---------- Study material

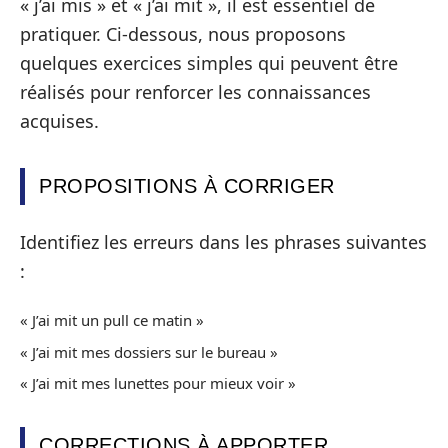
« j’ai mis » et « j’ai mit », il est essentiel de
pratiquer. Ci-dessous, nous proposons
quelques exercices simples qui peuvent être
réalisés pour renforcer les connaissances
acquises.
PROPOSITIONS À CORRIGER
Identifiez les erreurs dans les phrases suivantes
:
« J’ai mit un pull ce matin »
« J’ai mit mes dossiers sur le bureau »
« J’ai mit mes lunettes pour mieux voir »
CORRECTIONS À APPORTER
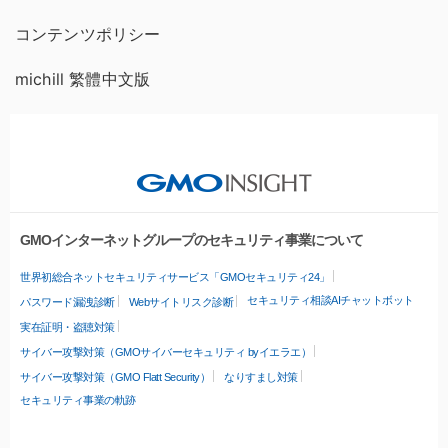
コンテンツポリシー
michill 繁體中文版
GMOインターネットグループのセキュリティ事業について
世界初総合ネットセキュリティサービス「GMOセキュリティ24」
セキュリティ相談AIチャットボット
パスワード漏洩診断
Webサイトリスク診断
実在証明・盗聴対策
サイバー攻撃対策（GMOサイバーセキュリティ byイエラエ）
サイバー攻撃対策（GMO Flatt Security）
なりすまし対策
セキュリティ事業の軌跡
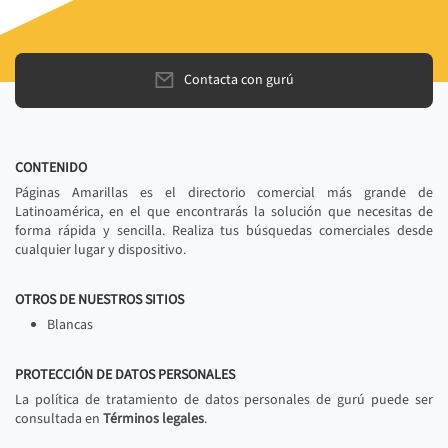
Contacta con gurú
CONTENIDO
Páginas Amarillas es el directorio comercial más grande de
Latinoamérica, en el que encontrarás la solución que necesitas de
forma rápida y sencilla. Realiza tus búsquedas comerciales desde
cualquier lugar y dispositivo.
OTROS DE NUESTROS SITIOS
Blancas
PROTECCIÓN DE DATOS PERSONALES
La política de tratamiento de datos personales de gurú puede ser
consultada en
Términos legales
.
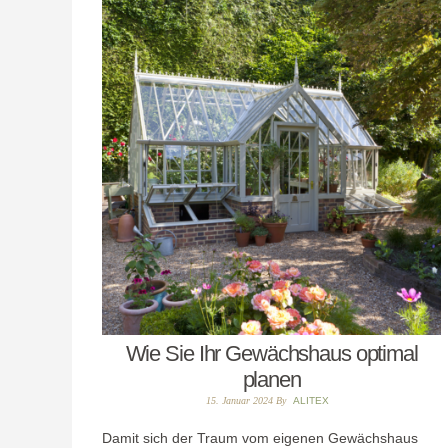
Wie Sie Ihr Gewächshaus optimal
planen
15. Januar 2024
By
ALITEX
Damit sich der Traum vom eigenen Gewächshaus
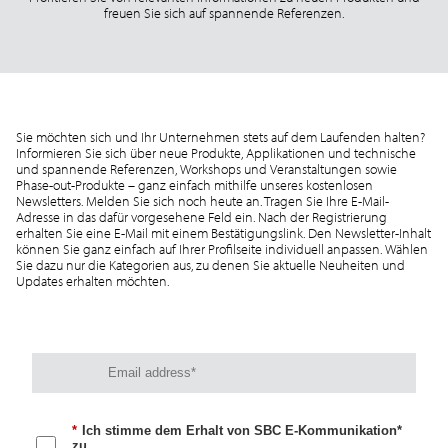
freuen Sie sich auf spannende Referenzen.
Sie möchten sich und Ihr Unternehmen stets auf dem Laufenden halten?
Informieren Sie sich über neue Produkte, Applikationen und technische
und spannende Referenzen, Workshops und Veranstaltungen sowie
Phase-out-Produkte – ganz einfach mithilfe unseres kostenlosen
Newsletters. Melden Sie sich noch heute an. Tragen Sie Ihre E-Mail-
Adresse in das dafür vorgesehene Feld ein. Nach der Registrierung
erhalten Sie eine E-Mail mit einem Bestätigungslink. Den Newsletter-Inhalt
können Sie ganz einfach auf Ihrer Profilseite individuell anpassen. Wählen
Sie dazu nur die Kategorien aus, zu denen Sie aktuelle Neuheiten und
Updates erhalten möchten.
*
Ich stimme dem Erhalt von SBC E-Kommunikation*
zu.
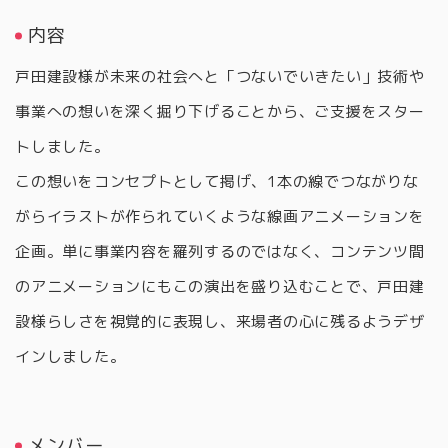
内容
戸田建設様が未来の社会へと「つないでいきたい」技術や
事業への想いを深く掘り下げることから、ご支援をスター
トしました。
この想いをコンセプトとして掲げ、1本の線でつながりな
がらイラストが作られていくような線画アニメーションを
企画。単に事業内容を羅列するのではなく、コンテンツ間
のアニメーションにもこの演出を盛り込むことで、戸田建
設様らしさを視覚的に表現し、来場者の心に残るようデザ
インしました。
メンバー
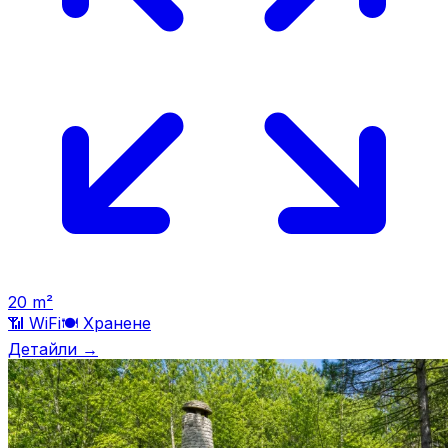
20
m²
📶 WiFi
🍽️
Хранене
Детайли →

--------------------
---------- Study material

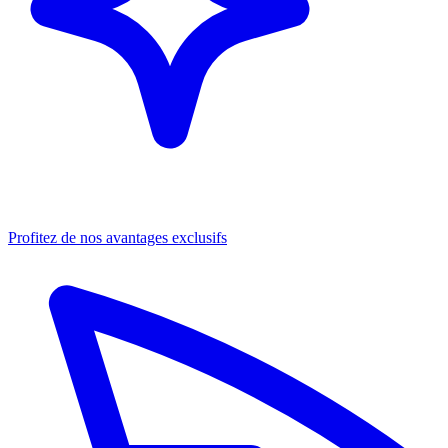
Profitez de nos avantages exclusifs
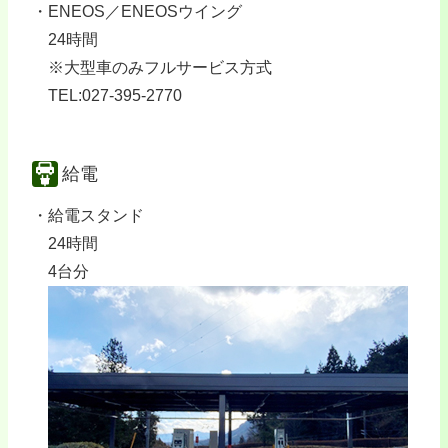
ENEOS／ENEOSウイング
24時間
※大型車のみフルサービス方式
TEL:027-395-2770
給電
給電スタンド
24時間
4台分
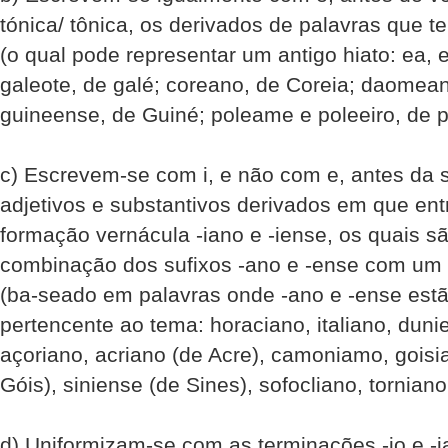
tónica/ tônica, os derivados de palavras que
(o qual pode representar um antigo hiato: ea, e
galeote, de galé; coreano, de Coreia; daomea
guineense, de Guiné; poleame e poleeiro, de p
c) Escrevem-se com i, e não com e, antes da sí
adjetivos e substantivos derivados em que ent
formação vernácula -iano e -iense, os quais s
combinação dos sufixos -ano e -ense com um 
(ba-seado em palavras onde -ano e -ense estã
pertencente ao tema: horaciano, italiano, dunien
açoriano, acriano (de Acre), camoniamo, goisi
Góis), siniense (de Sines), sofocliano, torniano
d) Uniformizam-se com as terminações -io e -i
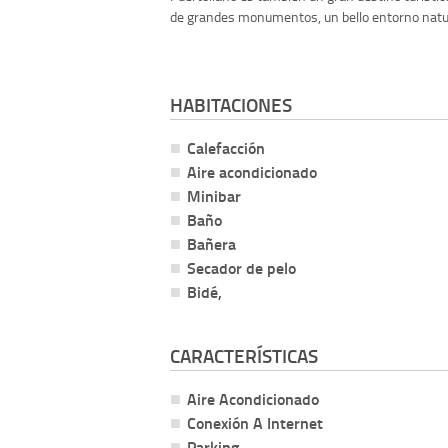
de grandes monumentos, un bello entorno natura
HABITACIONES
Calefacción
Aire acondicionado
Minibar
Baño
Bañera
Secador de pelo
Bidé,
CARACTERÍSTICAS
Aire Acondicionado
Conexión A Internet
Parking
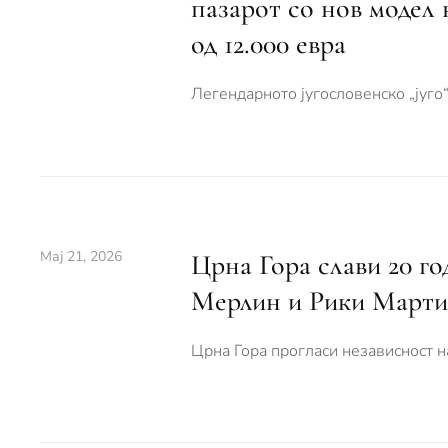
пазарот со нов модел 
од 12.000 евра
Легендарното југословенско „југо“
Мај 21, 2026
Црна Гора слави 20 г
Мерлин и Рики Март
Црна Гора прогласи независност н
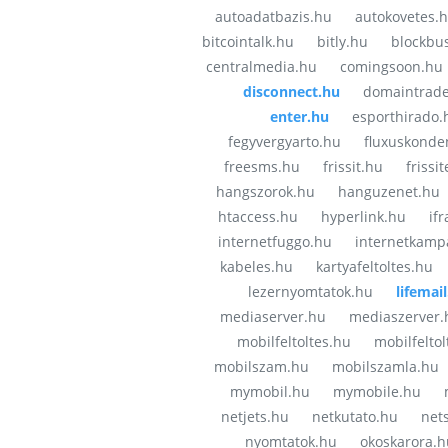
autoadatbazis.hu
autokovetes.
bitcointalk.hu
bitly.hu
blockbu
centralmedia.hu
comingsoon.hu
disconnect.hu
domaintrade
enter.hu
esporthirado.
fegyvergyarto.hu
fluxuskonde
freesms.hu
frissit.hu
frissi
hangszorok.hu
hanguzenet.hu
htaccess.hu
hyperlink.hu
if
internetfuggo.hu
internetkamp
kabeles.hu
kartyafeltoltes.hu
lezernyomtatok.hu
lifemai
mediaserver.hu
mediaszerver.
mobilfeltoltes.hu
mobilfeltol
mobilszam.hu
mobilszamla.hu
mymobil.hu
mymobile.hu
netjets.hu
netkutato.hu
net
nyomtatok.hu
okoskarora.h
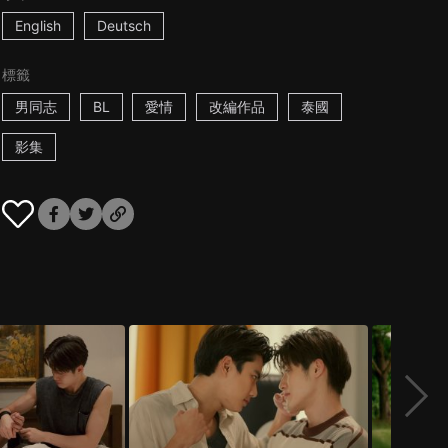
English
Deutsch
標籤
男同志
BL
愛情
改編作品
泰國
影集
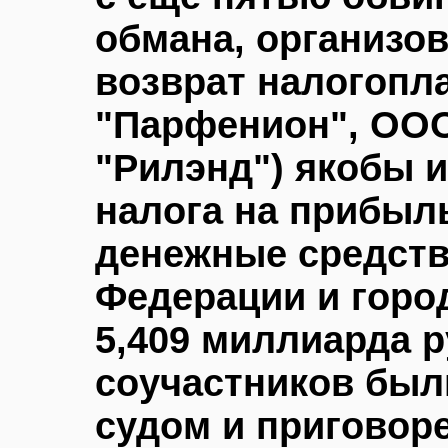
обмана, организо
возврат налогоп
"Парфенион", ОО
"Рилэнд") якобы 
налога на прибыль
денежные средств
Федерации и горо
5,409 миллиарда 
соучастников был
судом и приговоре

--------------------

◆ **Task item**: For the word "Produkte", return every line of the records that holds it.

◆ **Solution for this exercise**:
Informieren Sie sich über neue Produkte, Applikationen und technische
Phase-out-Produkte – ganz einfach mithilfe unseres kostenlosen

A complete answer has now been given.